7. Romanın yazıldığı dönemi anlayabilirsiniz
Edebiyat – tarih ilişkisi üstünde çok durulan bir konudur. Bu ikisinin birbiriyle olan bağlantısı öyle kuvvetlidir ki onları ayırmanız mümkün olamaz. Bu bakımdan kimi romanlar vardır ki yazıldığı ve yazarının bulunduğu dönemin toplumunu aktarır. Yakup Kadri Karaosmanoğlu’nun “Kiralık Konak”ı, Adalet Ağaoğlu’nun “Ölmeye Yatmak”ı yerli ürünlerimizden verebileceğim birkaç örnek. Böylesi romanlar iyi bir kurmacaya sahip olduğu gibi, bulunduğu dönemin özlemlerini, aile yaşantılarını, sokak kültürünü ve daha birçok şeyi size gösterir. Bu bakımdan bu tür romanlar bir bakıma tarihi bilginize de önemli şeyler katar.

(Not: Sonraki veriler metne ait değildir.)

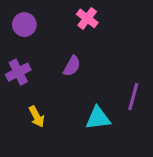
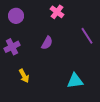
purple line: (133, 97) -> (87, 36), moved, turned -48
cyan triangle: (98, 118) -> (75, 81), moved

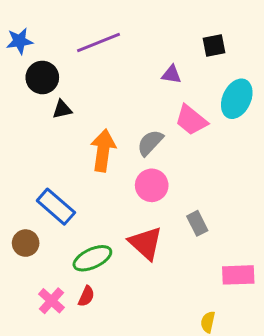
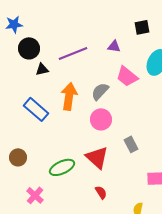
purple line: (99, 43) -> (73, 53), moved
blue rectangle: (56, 207) -> (36, 109), moved
red semicircle: (86, 296) -> (101, 192), moved, turned -56

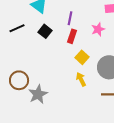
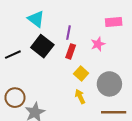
black line: (17, 28) -> (13, 55), moved
black square: (45, 31) -> (42, 46), size x1.5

8. Yazarın peşine düşebilirsiniz
Eğer yaşıyorsa imza günleri gibi toplantılara yoksa da onu anlatan yazı ve belgelere… Sizi böylesi etkileyen bir romanı yazan kişinin nasıl bir yaşam sürdüğünü merak edebilirsiniz. Yalnız şunu söyleyelim; bu her zaman, belki de çoğu zaman şenlikle sonuçlanmaz…
9. Yazarlığa niyetlenebilirsiniz
Şairlerin, yazarların ilk gençlik dönemlerinde sevdikleri diğer romancıları, şairleri taklit ettikleri bilinir. Daha sonra olgunlaşıp kendilerini yetiştirdikleri süreç içerisinde de özgün seslerini yakalarlar. Bu anlamda “Ben de iyi bir kurmaca dünyası yaratmak istiyorum” gibi bir arzu duyabilirsiniz. Dünyanın en önemli yazarları arasında böyle bir öyküye sahip olan çok kişi vardır.